Overthunk

Datalog + Encoded Slurping

Jul 14, 2020


Contents

LearnDatalog Solutions

Chapter 1 - Basic Queries

  1. Find the entity ids of movies made in 1987
[:find ?e
 :where
 [?e :movie/year 1987]]
  1. Find the entity-id and titles of movies in the database
[:find ?e ?title
 :where
 [?e :movie/title ?title]]
  1. Find the name of all people in the database
[:find ?name
 :where
 [?e :person/name ?name]]

Chapter 2 - Data Patterns

  1. Find movie titles made in 1985
[:find ?title
 :where
 [?m :movie/year 1985]
 [?m :movie/title ?title]]
  1. What year was “Alien” released?
[:find ?year
 :where
 [?m :movie/title "Alien"]
 [?m :movie/year ?year]]
  1. Who directed RoboCop?
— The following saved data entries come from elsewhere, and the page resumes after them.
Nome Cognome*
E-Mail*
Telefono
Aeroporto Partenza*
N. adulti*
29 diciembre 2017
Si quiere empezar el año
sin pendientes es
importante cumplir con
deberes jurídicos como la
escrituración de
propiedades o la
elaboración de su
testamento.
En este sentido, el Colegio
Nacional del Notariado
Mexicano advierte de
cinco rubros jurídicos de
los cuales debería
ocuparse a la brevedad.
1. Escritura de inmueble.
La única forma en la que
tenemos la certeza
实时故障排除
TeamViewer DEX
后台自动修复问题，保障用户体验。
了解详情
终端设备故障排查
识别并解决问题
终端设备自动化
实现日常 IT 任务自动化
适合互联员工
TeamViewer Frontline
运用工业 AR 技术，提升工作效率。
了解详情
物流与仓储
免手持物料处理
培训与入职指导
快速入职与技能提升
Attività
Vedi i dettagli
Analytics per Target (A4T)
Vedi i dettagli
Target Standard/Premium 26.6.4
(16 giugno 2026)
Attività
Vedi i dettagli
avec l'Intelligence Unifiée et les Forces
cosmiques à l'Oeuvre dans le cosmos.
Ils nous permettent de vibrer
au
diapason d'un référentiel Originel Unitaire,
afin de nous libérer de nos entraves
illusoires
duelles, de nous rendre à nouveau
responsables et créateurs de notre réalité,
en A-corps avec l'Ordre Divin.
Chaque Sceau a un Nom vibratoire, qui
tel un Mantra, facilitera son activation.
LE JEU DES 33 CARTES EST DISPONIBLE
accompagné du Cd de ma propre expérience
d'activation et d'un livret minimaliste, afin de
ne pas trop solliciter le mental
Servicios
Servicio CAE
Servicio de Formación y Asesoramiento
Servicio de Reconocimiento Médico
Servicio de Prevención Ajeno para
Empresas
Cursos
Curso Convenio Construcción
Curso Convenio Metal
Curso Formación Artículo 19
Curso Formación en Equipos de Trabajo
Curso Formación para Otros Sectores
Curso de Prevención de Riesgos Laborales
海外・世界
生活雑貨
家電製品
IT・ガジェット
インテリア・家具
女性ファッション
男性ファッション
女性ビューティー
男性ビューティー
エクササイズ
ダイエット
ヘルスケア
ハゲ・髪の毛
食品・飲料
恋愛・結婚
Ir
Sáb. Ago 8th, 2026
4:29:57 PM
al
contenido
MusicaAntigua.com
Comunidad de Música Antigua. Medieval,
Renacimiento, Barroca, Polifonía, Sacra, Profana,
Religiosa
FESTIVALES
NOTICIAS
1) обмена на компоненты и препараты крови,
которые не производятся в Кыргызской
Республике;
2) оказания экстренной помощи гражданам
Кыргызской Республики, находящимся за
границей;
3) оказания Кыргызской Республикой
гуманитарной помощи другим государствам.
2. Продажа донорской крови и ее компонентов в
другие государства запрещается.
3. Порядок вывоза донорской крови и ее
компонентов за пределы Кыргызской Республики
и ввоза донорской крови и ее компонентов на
You will need to use [<movie-eid> :movie/director <person-eid>] to find the director for a movie.
[:find ?name
 :where
 [?m :movie/title "RoboCop"]
 [?m :movie/director ?p]
 [?p :person/name ?name]]
  1. Find directors who have directed Arnold Schwarzenegger in a movie.
[:find ?name
 :where
 [?p :person/name "Arnold Schwarzenegger"]
 [?m :movie/cast ?p]
 [?m :movie/director ?p1]
 [?p1 :person/name ?name]]

Chapter 3 - Parametrized Queries

  1. Find movie title by year
[:find ?title
 :in $ ?year
 :where
 [?m :movie/year ?year]
 [?m :movie/title ?title]]
  1. Given a list of movie titles, find the title and the year that movie was released.
[:find ?title ?year
 :in $ [?title ...]
 :where
 [?m :movie/title ?title]
 [?m :movie/year ?year]]
  1. Find all movie ?titles where the ?actor and the ?director has worked together
[:find ?title
 :in $ ?actor ?director
 :where
 [?p :person/name ?director]
 [?m :movie/director ?p]
 [?m :movie/cast ?p1]
 [?p1 :person/name ?actor]
 [?m :movie/title ?title]]
  1. Write a query that, given an actor name and a relation with movie-title/rating, finds the movie titles and corresponding rating for which that actor was a cast member.
[:find ?title ?rating
 :in $ ?actor [[?title ?rating]]
 :where
 [?p :person/name ?actor]
 [?m :movie/cast ?p]
 [?m :movie/title ?title]]

Chapter 4 - More queries

datom - [eid attr val tx]

Get the attribute keywords using the :db/ident attribute.

Only attribute associated with a transaction is :db/txInstant which is the instant in time when the tx was committed to the database.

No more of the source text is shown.